Il regolamento generale sulla protezione dei dati (GDPR) è entrato in vigore venerdì 25 maggio 2018. Il motivo del regolamento UE è la protezione dei consumatori e dei clienti dalle crescenti violazioni dei dati, che costano miliardi all’anno. Diverse grandi aziende sono state vittime di violazioni, tra cui eBay e Linkedin, per citarne solo alcune.

I due fattori chiave per la regolazione del GDPR sono semplici: proteggere i dati dei clienti e rendere le comunicazioni il più chiare possibile. Il mancato rispetto di questi standard comporterà per molti di loro pesanti multe fino a 20 milioni di euro, pari al 4% del fatturato annuo.

Ma prima di arrivarci, ecco come rendere il vostro sito web conforme alla GDPR.

Moduli di contatto online

Quasi tutti i siti web hanno un modulo di contatto, sia che si tratti di uno studio medico, di una compagnia di assicurazioni o di un ristorante – è il modo più semplice per i visitatori di contattarvi direttamente.

Per rendere il vostro modulo di contatto conforme al GDPR, tutto ciò che dovete fare è giustificare il motivo per cui chiedete le informazioni. Ad esempio, quando l’utente aggiunge il proprio numero di telefono o indirizzo e-mail, possono essere visualizzate informazioni che dicono “Potremmo contattarvi” – o un avviso simile.

Ciò che diventa obbligatorio aggiungere al modulo di contatto è una casella di controllo per gli utenti per confermare che accettano le condizioni d’uso del vostro sito web e come accettano di essere contattati.

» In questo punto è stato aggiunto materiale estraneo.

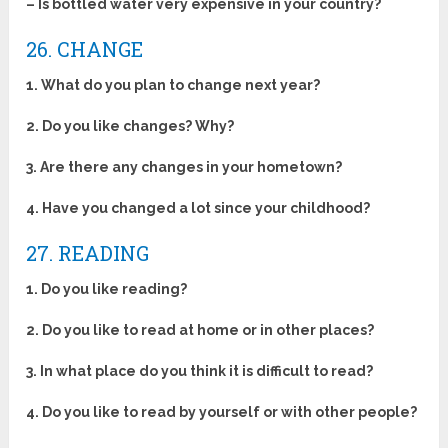
– Is bottled water very expensive in your country?
26. CHANGE
1. What do you plan to change next year?
2. Do you like changes? Why?
3. Are there any changes in your hometown?
4. Have you changed a lot since your childhood?
27. READING
1. Do you like reading?
2. Do you like to read at home or in other places?
3. In what place do you think it is difficult to read?
4. Do you like to read by yourself or with other people?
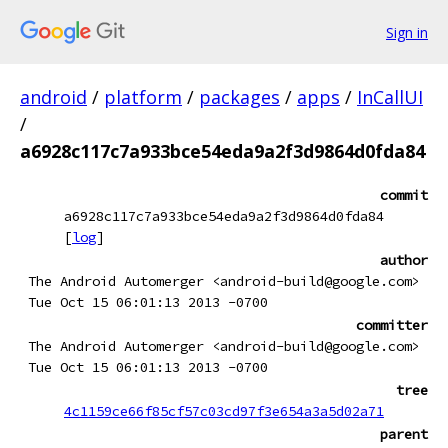
Sign in
android
/
platform
/
packages
/
apps
/
InCallUI
/
a6928c117c7a933bce54eda9a2f3d9864d0fda84
commit
a6928c117c7a933bce54eda9a2f3d9864d0fda84
[
log
]
author
The Android Automerger <android-build@google.com>
Tue Oct 15 06:01:13 2013 -0700
committer
The Android Automerger <android-build@google.com>
Tue Oct 15 06:01:13 2013 -0700
tree
4c1159ce66f85cf57c03cd97f3e654a3a5d02a71
parent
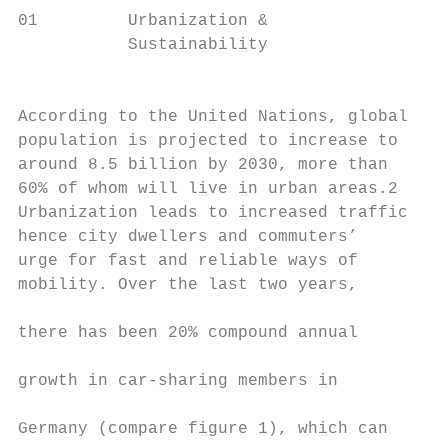
01         Urbanization &

           Sustainability                  
                                           
                                           
According to the United Nations, global    
population is projected to increase to     
around 8.5 billion by 2030, more than      
60% of whom will live in urban areas.2     
Urbanization leads to increased traffic;   
hence city dwellers and commuters’         
urge for fast and reliable ways of         
mobility. Over the last two years,         
                                           
there has been 20% compound annual         
                                           
growth in car-sharing members in           
                                           
Germany (compare figure 1), which can
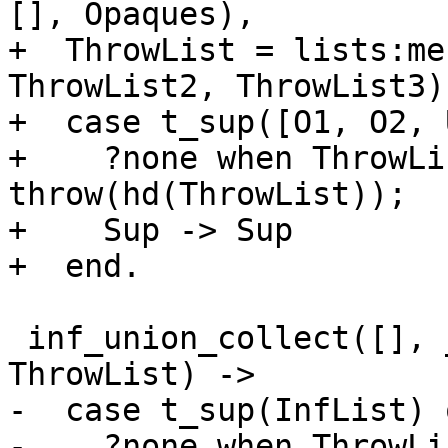
[], Opaques),

+  ThrowList = lists:me
ThrowList2, ThrowList3),
+  case t_sup([O1, O2, 
+    ?none when ThrowLi
throw(hd(ThrowList));

+    Sup -> Sup

+  end.

 inf_union_collect([], _Opaque, _InfFun, InfList, 
ThrowList) ->

-  case t_sup(InfList) o
-    ?none when ThrowLi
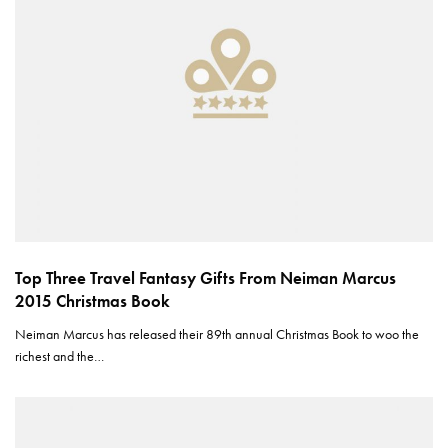
Top Three Travel Fantasy Gifts From Neiman Marcus
2015 Christmas Book
Neiman Marcus has released their 89th annual Christmas Book to woo the
richest and the…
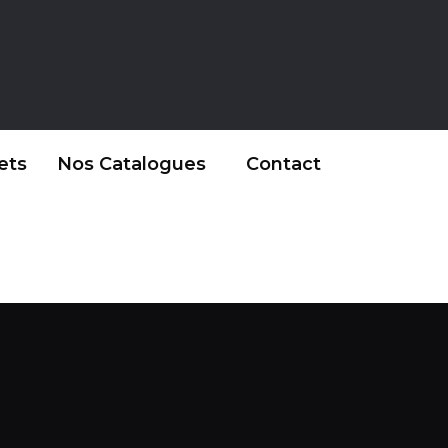
ets
Nos Catalogues
Contact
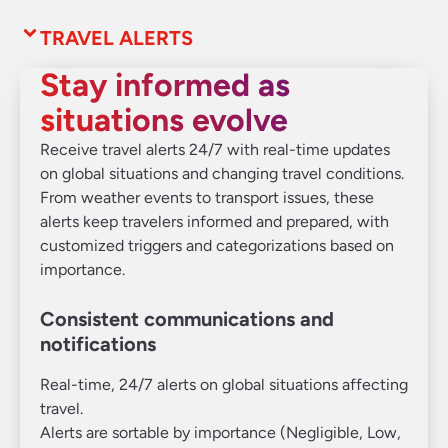
TRAVEL ALERTS
Stay informed as
situations evolve
Receive travel alerts 24/7 with real-time updates
on global situations and changing travel conditions.
From weather events to transport issues, these
alerts keep travelers informed and prepared, with
customized triggers and categorizations based on
importance.
Consistent communications and
notifications
Real-time, 24/7 alerts on global situations affecting
travel.
Alerts are sortable by importance (Negligible, Low,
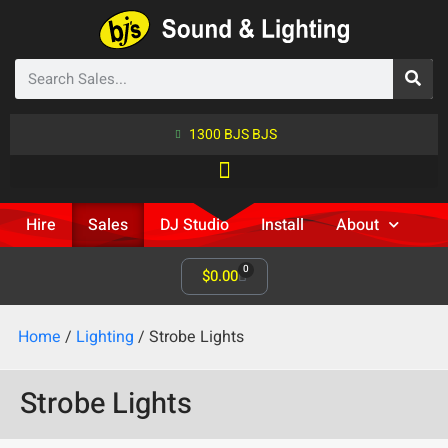
1300 BJS BJS
Hire
Sales
DJ Studio
Install
About
0
$
0.00
Home
/
Lighting
/ Strobe Lights
Strobe Lights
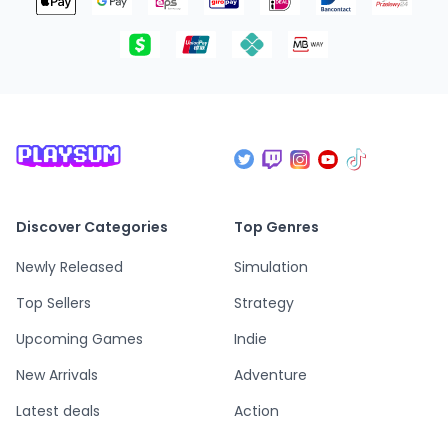
Discover Categories
Top Genres
Newly Released
Simulation
Top Sellers
Strategy
Upcoming Games
Indie
New Arrivals
Adventure
Latest deals
Action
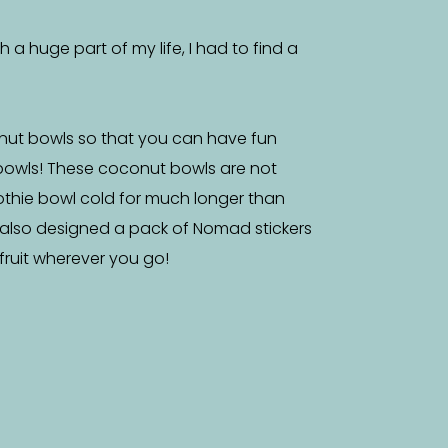
a huge part of my life, I had to find a
nut bowls so that you can have fun
bowls! These coconut bowls are not
othie bowl cold for much longer than
 also designed a pack of Nomad stickers
f fruit wherever you go!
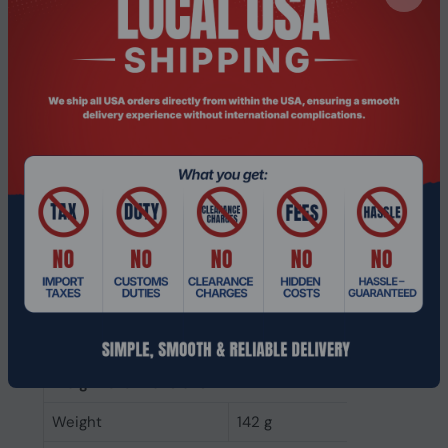
Headphone frequency
150 - 7000 Hz
Ear coupling
Supraaural
Maximum input power
10 mW
Microphone
Microphone mute
Yes
Microphone noise-
Yes
canceling
Microphone sensitivity
48 dB
Microphone frequency
100 - 10000 Hz
Microphone type
Boom
Weight & dimensions
Weight
142 g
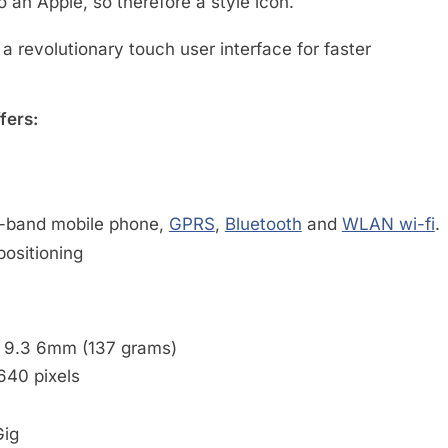
so an Apple, so therefore a style icon.
a revolutionary touch user interface for faster
fers:
d-band mobile phone,
GPRS
,
Bluetooth
and
WLAN wi-fi
.
positioning
x 9.3 6mm (137 grams)
640 pixels
Gig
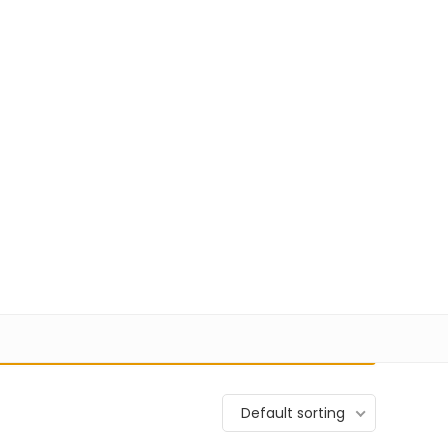
+91 98100-80723
sales@pisoftware.in
0
1
17,580
Login
Wishlist
VIEW CART
Default sorting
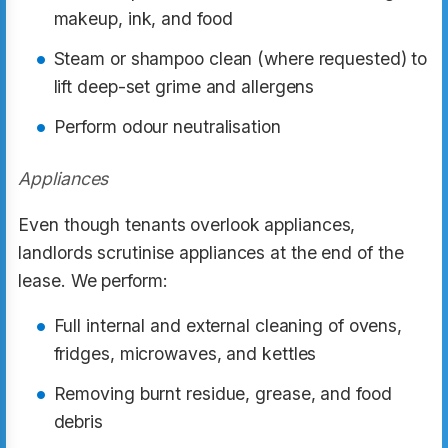
makeup, ink, and food
Steam or shampoo clean (where requested) to
lift deep-set grime and allergens
Perform odour neutralisation
Appliances
Even though tenants overlook appliances,
landlords scrutinise appliances at the end of the
lease. We perform:
Full internal and external cleaning of ovens,
fridges, microwaves, and kettles
Removing burnt residue, grease, and food
debris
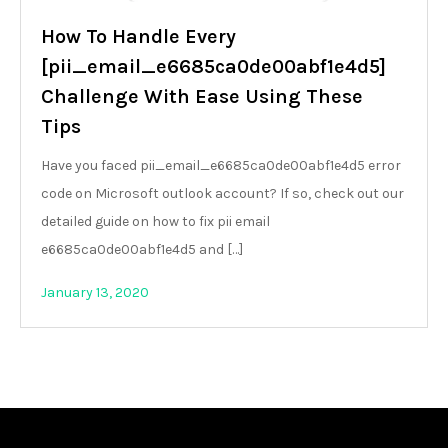
How To Handle Every
[pii_email_e6685ca0de00abf1e4d5]
Challenge With Ease Using These
Tips
Have you faced pii_email_e6685ca0de00abf1e4d5 error
code on Microsoft outlook account? If so, check out our
detailed guide on how to fix pii email
e6685ca0de00abf1e4d5 and […]
January 13, 2020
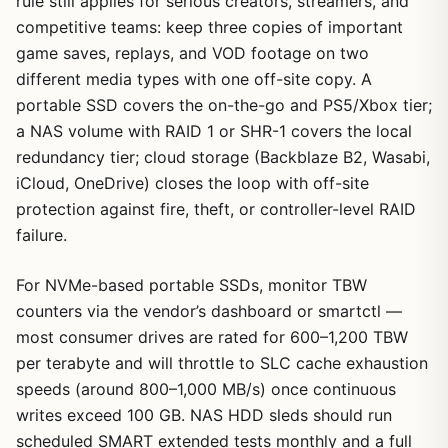
rule still applies for serious creators, streamers, and
competitive teams: keep three copies of important
game saves, replays, and VOD footage on two
different media types with one off-site copy. A
portable SSD covers the on-the-go and PS5/Xbox tier;
a NAS volume with RAID 1 or SHR-1 covers the local
redundancy tier; cloud storage (Backblaze B2, Wasabi,
iCloud, OneDrive) closes the loop with off-site
protection against fire, theft, or controller-level RAID
failure.
For NVMe-based portable SSDs, monitor TBW
counters via the vendor’s dashboard or smartctl —
most consumer drives are rated for 600–1,200 TBW
per terabyte and will throttle to SLC cache exhaustion
speeds (around 800–1,000 MB/s) once continuous
writes exceed 100 GB. NAS HDD sleds should run
scheduled SMART extended tests monthly and a full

È necessario aggiungere un’ulteriore casella di controllo se si desidera inviare ulteriori comunicazioni di marketing al cliente. Questa casella di controllo deve essere deselezionata quando viene visualizzata, e sarà necessaria una casella di controllo specifica per ogni tipo di comunicazione, sia via e-mail, SMS, o in una pubblicazione.

Pubblicità via e-mail

Una caratteristica chiave della normativa GDPR è quella di garantire che i clienti o gli utenti di posta elettronica non ricevano e-mail non richieste, sia da aziende che conoscono o meno. Prima del 25 maggio, le organizzazioni sono state incoraggiate a inviare via e-mail l’intera mailing list per chiedere loro di registrarsi nuovamente per ricevere le future newsletter, gli aggiornamenti e le promozioni.

Se i clienti scelgono di ignorare queste email, saranno automaticamente cancellati, una misura che è stata accolta con entusiasmo da molti che cercano di ridurre il loro consumo di email promozionali.

Per andare avanti, i proprietari del sito web devono solo inviare un’e-mail a coloro che hanno scelto di iscriversi e permettere alle persone di cancellarsi. Se si rifiutano di farlo, possono essere sanzionati.

Informativa sulla privacy

Sebbene l’informativa sulla privacy sia sempre stata una caratteristica fondamentale del piè di pagina di qualsiasi sito web, ora è obbligatoria per qualsiasi sito web attivo e dovrebbe includere informazioni chiave su come il sito web utilizza i dati dei clienti.

Il vostro sito web invia richieste ad altre aziende o partner? Questo è qualcosa che si dovrebbe affermare chiaramente, e includere anche i nomi dei partner. In questa pagina è possibile trovare un esempio di politica sulla privacy.

Trattamento dei dati

I clienti hanno ora il diritto all’oblio in modo da poter rimuovere le loro informazioni di contatto da un sito web e da una banca dati, se lo desiderano. I webmaster devono quindi mettere in atto un processo che consenta loro di farlo, rendendo allo stesso tempo facile per gli utenti richiederlo, sia che lo dichiarino chiaramente nella loro politica sulla privacy o altrove sul sito web.

Per sottolineare la sicurezza dei dati dei clienti, i proprietari dei siti web sono tenuti a mantenere tutti i dati al sicuro in un ambiente criptato. Aggiungendo un protocollo HTTPS al vostro sito web, aiutate a crittografare i dati che i clienti compilano sul vostro sito. Le regole della DPMR sottolineano che tutti i dati devono essere conservati nell’UE.

Quando si apportano modifiche al vostro sito web, ricordate: devo dire all’utente che sto recuperando e memorizzando i suoi dati? Se è così, sarai un po’ più vicino ad essere un campione della GDPR.